PROBLEM REQUIREMENTS = All that is needed is an exact copy of the lines from the beginning of the data below through the line containing "eport received by", minus the pictures.

(Records from a data source)
++++++++++
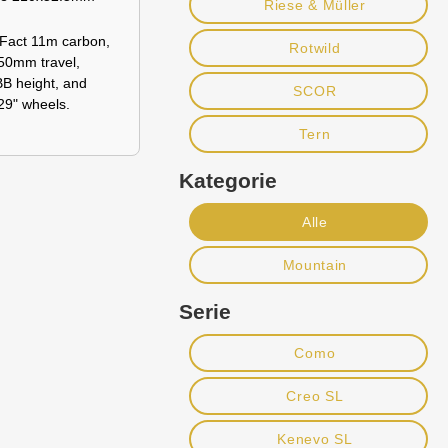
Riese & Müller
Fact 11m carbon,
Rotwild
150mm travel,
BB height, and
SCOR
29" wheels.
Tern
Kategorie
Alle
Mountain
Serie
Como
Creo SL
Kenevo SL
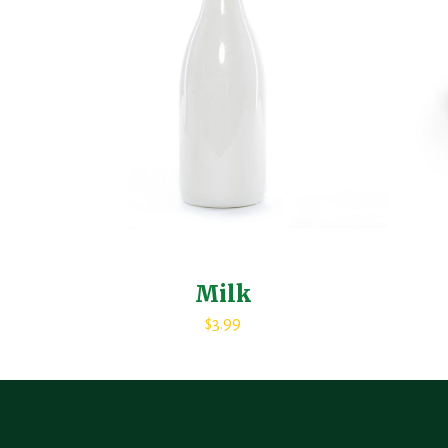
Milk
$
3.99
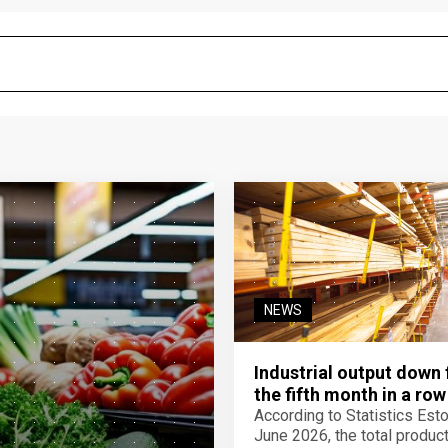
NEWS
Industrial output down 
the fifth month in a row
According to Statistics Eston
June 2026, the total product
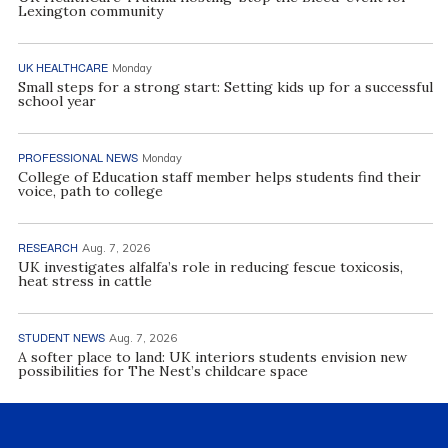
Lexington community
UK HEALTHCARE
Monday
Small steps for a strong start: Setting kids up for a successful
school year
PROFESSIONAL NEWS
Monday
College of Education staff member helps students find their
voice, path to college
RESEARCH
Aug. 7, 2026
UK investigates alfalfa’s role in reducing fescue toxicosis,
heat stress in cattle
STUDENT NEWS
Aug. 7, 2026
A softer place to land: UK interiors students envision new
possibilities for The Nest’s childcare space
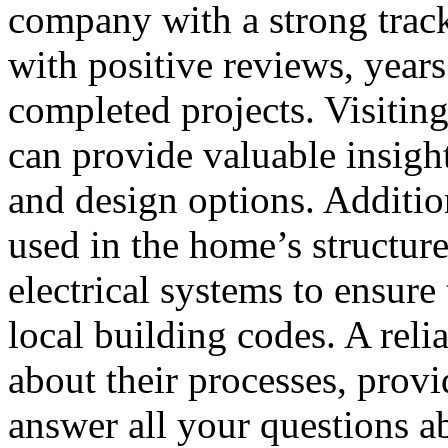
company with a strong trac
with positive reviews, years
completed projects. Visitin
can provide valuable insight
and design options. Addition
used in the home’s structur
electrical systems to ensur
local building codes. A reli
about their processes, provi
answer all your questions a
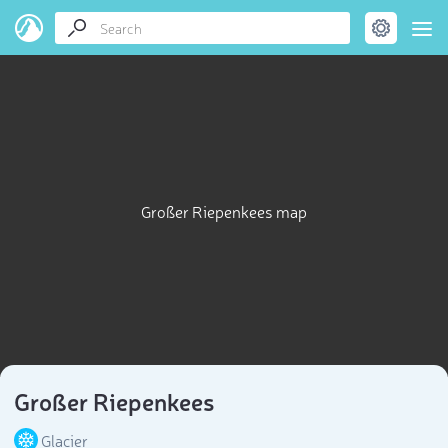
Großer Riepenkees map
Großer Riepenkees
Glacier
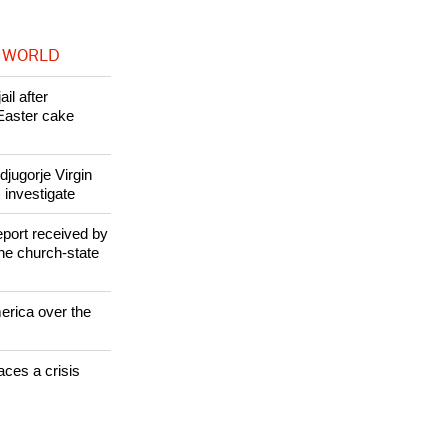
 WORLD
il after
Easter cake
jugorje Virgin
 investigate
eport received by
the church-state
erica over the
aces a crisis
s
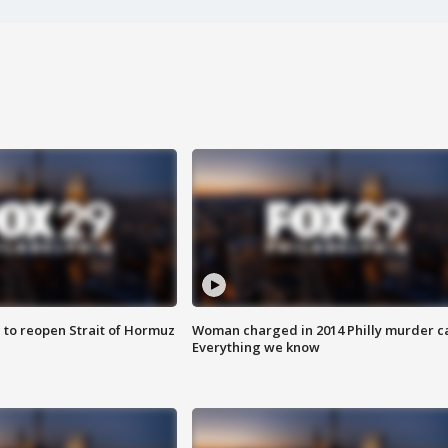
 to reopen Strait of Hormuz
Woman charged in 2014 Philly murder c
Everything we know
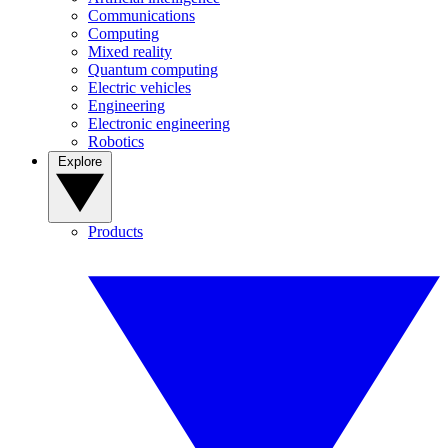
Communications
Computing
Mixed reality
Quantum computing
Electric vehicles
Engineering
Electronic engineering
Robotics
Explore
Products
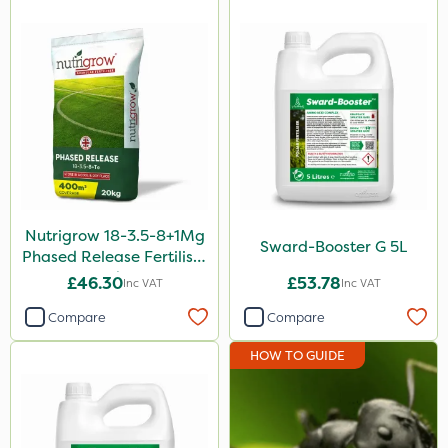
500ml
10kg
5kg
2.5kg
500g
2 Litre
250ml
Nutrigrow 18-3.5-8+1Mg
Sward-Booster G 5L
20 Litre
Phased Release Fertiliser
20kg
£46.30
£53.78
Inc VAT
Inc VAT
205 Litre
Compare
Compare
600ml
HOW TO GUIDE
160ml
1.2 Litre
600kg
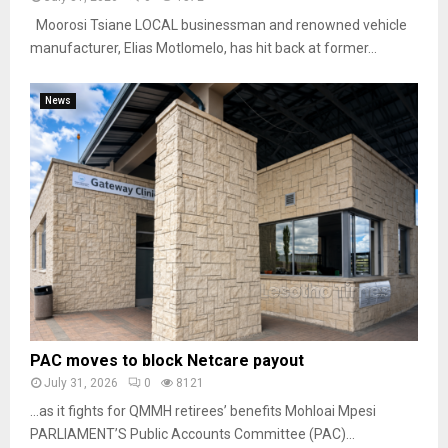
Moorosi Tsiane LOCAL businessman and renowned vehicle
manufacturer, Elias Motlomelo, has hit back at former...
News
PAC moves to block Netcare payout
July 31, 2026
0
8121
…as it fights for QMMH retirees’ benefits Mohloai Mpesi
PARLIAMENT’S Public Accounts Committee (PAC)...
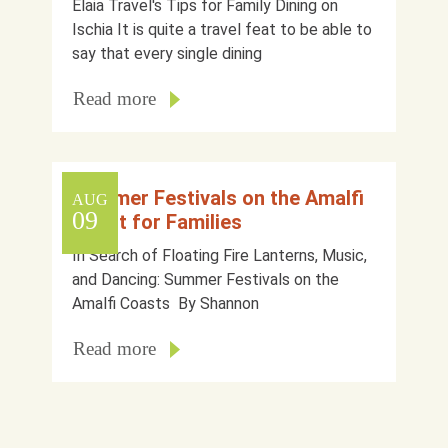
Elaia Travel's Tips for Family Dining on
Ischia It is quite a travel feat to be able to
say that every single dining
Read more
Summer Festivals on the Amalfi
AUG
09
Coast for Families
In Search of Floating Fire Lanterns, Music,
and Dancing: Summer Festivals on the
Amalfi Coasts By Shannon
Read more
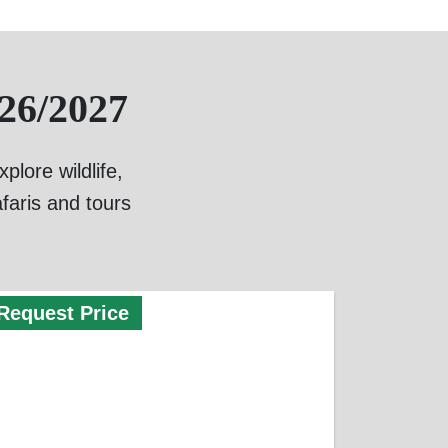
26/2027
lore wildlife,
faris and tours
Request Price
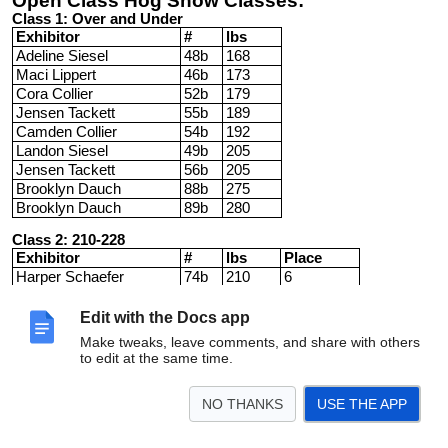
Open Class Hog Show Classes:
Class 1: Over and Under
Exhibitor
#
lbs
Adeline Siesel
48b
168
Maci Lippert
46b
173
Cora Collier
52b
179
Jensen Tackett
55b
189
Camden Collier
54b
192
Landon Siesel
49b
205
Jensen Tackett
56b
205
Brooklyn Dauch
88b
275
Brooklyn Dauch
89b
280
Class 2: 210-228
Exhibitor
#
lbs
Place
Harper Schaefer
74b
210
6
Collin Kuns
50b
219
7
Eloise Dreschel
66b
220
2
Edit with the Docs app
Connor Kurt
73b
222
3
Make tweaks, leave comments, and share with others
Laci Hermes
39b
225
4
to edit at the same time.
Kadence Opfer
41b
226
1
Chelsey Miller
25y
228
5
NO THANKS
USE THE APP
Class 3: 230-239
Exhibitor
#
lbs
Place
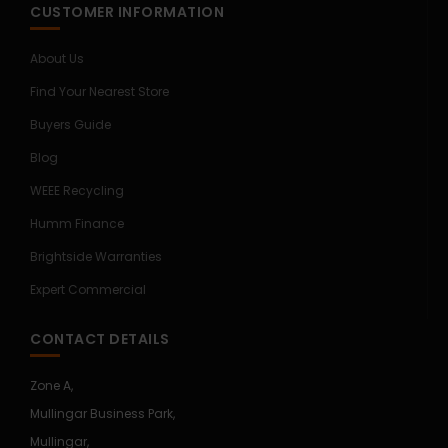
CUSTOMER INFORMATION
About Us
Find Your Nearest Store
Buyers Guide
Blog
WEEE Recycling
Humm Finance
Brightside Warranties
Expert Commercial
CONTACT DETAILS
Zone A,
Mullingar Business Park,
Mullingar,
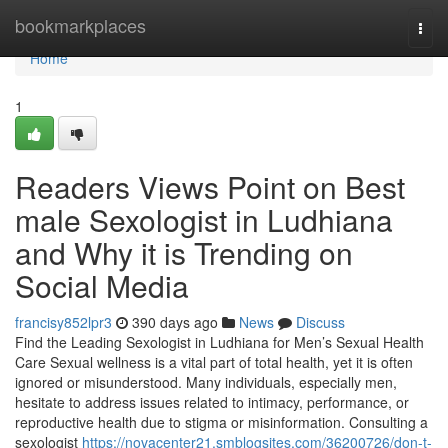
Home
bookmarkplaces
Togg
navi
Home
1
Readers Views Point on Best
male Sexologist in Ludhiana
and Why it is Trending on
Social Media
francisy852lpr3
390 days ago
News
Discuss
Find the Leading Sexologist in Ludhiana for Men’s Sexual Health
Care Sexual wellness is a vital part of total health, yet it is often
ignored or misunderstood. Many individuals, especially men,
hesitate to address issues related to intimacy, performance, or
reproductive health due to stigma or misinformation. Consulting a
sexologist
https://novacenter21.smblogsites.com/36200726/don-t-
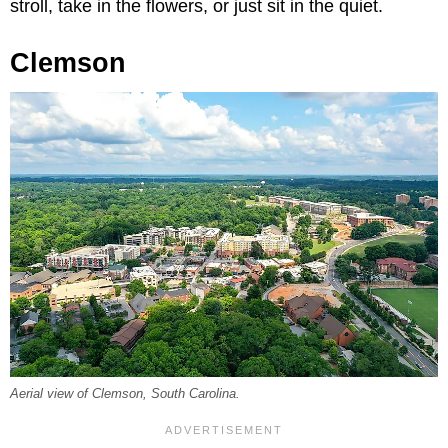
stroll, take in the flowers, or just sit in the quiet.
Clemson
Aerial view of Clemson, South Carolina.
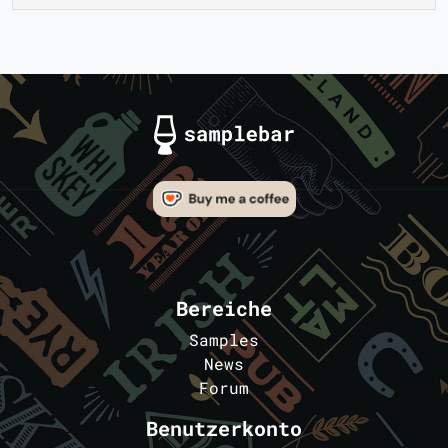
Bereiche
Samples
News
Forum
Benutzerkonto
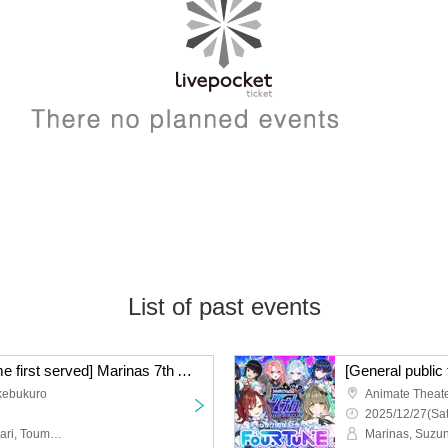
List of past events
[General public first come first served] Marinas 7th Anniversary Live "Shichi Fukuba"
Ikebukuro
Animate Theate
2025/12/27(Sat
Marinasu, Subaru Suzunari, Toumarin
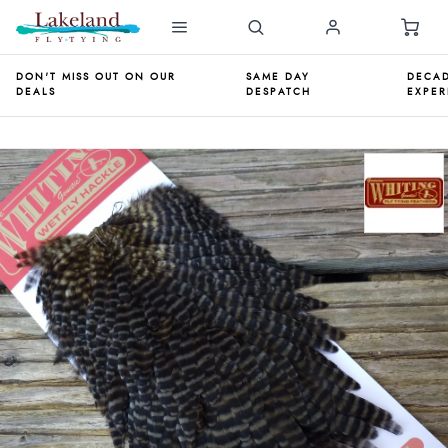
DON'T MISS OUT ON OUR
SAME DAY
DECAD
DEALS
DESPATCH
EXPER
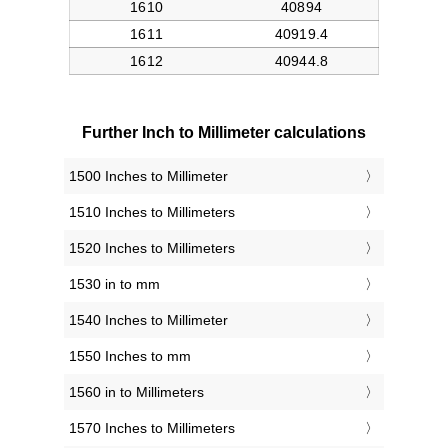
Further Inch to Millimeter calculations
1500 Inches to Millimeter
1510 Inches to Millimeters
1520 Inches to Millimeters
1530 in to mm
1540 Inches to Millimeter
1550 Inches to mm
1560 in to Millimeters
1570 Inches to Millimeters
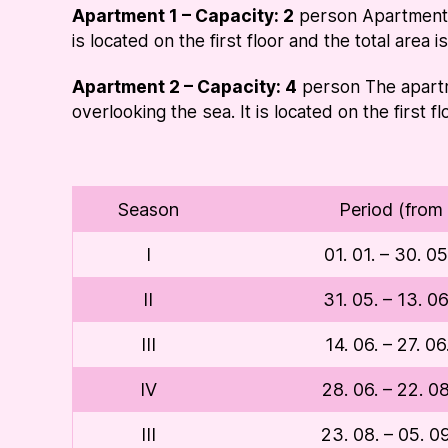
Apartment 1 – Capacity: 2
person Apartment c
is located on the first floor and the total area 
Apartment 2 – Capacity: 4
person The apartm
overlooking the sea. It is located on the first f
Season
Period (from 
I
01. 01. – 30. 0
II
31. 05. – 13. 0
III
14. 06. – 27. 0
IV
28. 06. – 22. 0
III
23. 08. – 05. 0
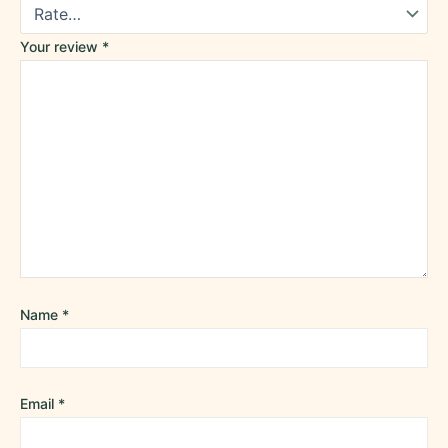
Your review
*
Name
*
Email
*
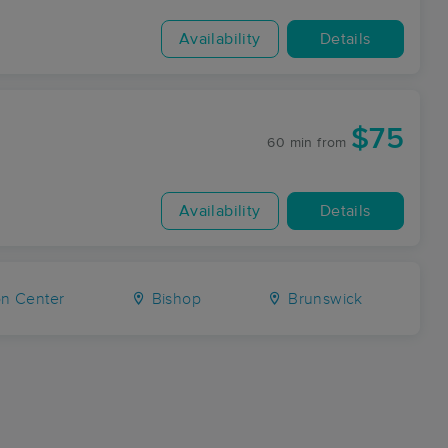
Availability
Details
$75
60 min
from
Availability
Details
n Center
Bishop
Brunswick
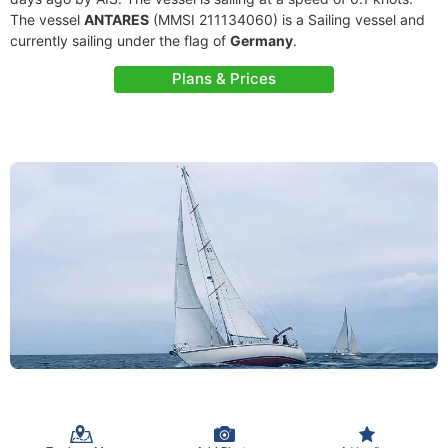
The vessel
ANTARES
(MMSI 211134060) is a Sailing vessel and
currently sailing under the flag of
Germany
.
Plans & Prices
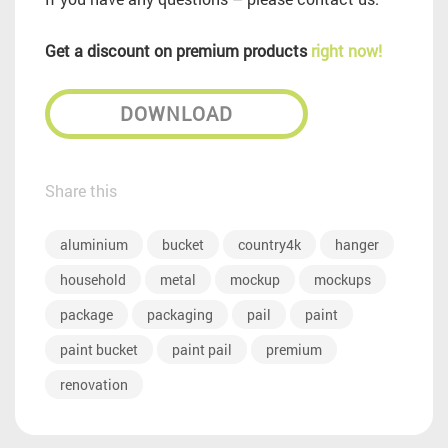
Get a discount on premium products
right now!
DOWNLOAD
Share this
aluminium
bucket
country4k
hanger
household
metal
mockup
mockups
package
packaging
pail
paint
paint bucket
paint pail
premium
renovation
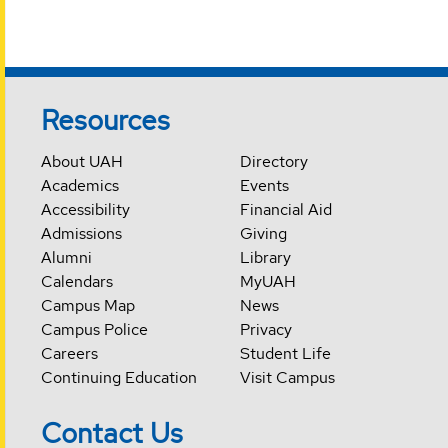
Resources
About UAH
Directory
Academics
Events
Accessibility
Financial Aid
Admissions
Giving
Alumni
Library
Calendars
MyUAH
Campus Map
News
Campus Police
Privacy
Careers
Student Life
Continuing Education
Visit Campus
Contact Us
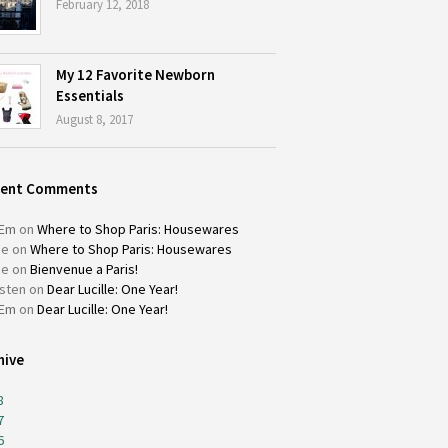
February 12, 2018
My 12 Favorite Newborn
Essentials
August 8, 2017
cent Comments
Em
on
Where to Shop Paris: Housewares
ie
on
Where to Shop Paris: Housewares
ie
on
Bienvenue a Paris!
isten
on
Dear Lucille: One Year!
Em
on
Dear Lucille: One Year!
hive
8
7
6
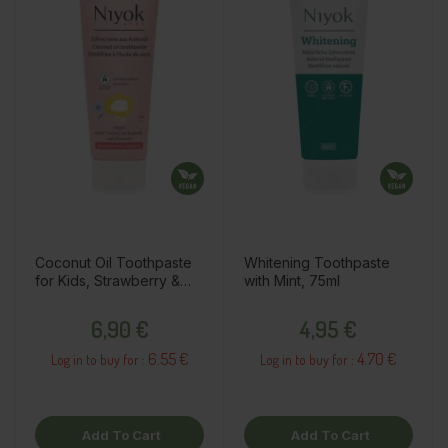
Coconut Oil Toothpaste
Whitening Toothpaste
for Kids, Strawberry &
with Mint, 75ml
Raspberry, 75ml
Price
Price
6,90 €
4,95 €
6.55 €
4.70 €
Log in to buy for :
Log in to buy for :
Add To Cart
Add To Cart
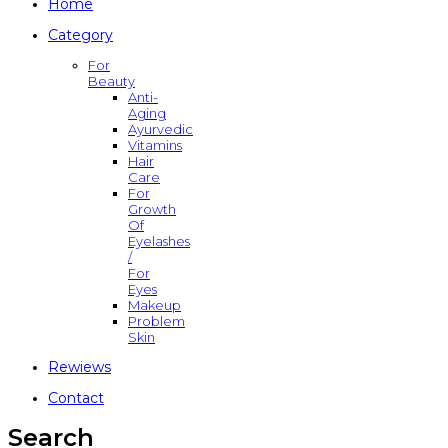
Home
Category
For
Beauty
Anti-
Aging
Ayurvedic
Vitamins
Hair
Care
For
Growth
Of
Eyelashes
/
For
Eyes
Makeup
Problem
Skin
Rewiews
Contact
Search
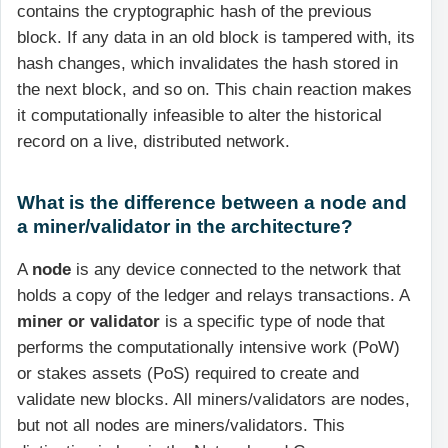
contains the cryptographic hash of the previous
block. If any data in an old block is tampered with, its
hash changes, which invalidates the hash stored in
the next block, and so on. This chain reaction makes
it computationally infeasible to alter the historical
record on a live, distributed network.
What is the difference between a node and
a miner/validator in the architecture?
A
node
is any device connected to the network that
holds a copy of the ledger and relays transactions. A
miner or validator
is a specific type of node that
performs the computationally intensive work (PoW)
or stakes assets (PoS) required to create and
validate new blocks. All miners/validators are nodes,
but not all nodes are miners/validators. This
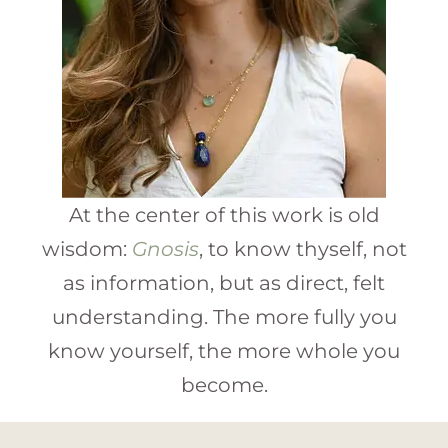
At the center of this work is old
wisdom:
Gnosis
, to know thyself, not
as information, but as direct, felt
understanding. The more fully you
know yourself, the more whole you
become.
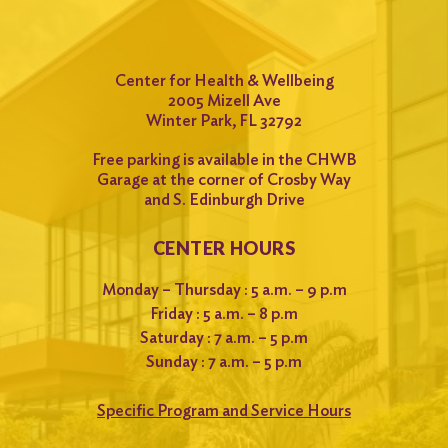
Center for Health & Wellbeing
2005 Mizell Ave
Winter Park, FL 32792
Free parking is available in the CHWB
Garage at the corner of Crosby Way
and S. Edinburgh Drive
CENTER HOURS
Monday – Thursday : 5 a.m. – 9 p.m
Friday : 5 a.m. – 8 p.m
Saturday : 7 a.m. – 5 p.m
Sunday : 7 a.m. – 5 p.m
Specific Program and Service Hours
++++++++++
EXERCISE RESPONSE =
Riese & Müller
Fact 11m carbon,
Rotwild
150mm travel,
BB height, and
SCOR
29" wheels.
Tern
Kategorie
Alle
Mountain
Serie
Como
Creo SL
Kenevo SL
Milk
$
3.99
NEWS
Industrial output down 
the fifth month in a row
According to Statistics Eston
June 2026, the total product
Lexington community
UK HEALTHCARE
Monday
Small steps for a strong start: Setting kids up for a successful
school year
PROFESSIONAL NEWS
Monday
College of Education staff member helps students find their
voice, path to college
RESEARCH
Aug. 7, 2026
UK investigates alfalfa’s role in reducing fescue toxicosis,
heat stress in cattle
STUDENT NEWS
Aug. 7, 2026
A softer place to land: UK interiors students envision new
possibilities for The Nest’s childcare space
company with a strong trac
with positive reviews, years
completed projects. Visitin
can provide valuable insight
and design options. Addition
used in the home’s structur
electrical systems to ensur
local building codes. A reli
about their processes, provi
answer all your questions a
Großer Riepenkees map
Großer Riepenkees
Glacier
 WORLD
il after
Easter cake
jugorje Virgin
 investigate
eport received by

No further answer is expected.